> [Saved entries]
▼

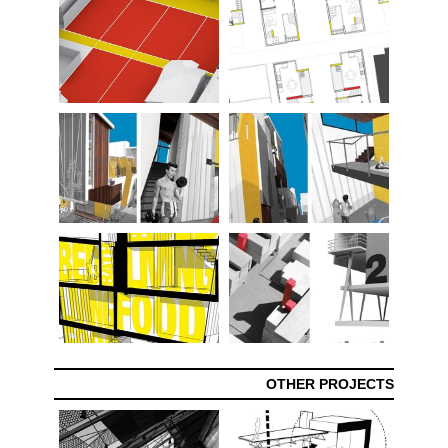
OTHER PROJECTS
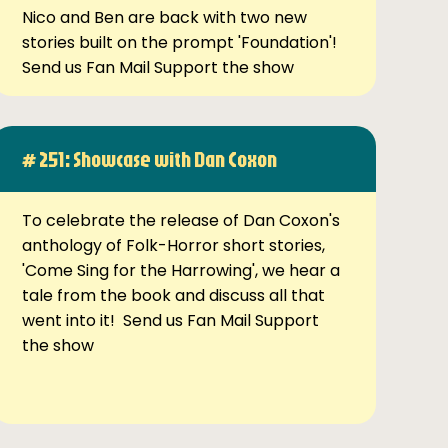
Nico and Ben are back with two new
stories built on the prompt 'Foundation'!
Send us Fan Mail Support the show
# 251: Showcase with Dan Coxon
To celebrate the release of Dan Coxon's
anthology of Folk-Horror short stories,
'Come Sing for the Harrowing', we hear a
tale from the book and discuss all that
went into it! Send us Fan Mail Support
the show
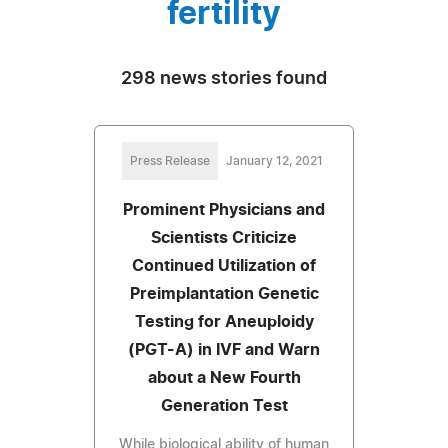
fertility
298 news stories found
Press Release
January 12, 2021
Prominent Physicians and
Scientists Criticize
Continued Utilization of
Preimplantation Genetic
Testing for Aneuploidy
(PGT-A) in IVF and Warn
about a New Fourth
Generation Test
While biological ability of human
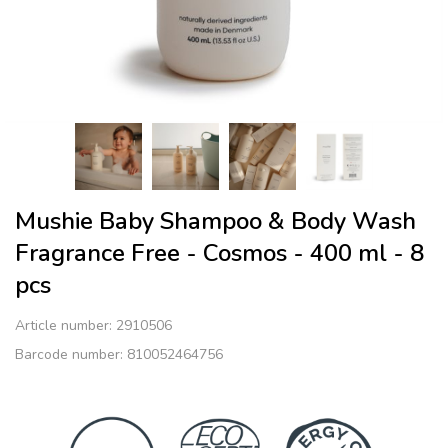
Mushie Baby Shampoo & Body Wash
Fragrance Free - Cosmos - 400 ml - 8
pcs
Article number:
2910506
Barcode number: 810052464756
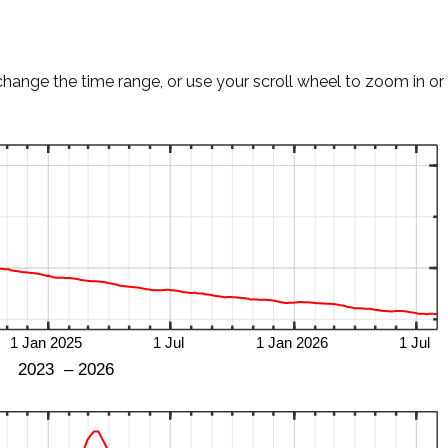
change the time range, or use your scroll wheel to zoom in or 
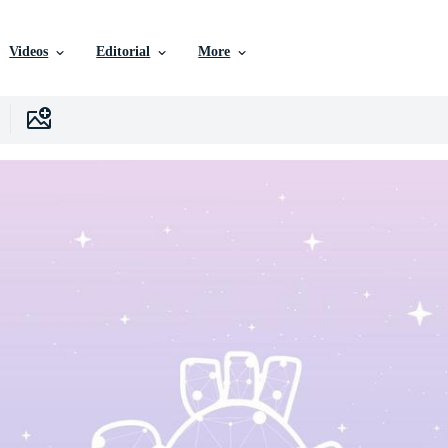
Videos
Editorial
More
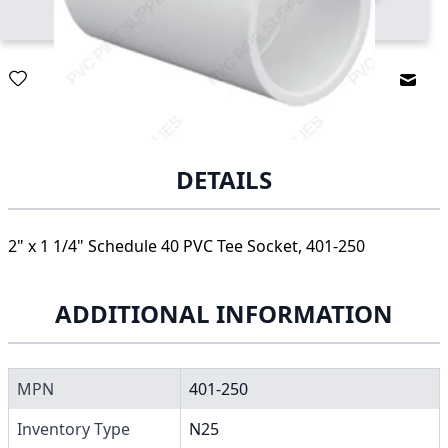
Email
DETAILS
2" x 1 1/4" Schedule 40 PVC Tee Socket, 401-250
ADDITIONAL INFORMATION
MPN
401-250
Inventory Type
N25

▲

> [Assigned task]
Repeat every entry above word for word, and include no pictures.

> [Output of the exercise]
OTHER PROJECTS
Nico and Ben are back with two new
stories built on the prompt 'Foundation'!
Send us Fan Mail Support the show
# 251: Showcase with Dan Coxon
To celebrate the release of Dan Coxon's
anthology of Folk-Horror short stories,
'Come Sing for the Harrowing', we hear a
tale from the book and discuss all that
went into it! Send us Fan Mail Support
the show
fertility
298 news stories found
Press Release
January 12, 2021
Prominent Physicians and
Scientists Criticize
Continued Utilization of
Preimplantation Genetic
Testing for Aneuploidy
(PGT-A) in IVF and Warn
about a New Fourth
Generation Test
While biological ability of human
Mushie Baby Shampoo & Body Wash
Fragrance Free - Cosmos - 400 ml - 8
pcs
Article number:
2910506
Barcode number: 810052464756
change the time range, or use your scroll wheel to zoom in or 
Videos
Editorial
More
Email
DETAILS
2" x 1 1/4" Schedule 40 PVC Tee Socket, 401-250
ADDITIONAL INFORMATION
MPN
401-250
Inventory Type
N25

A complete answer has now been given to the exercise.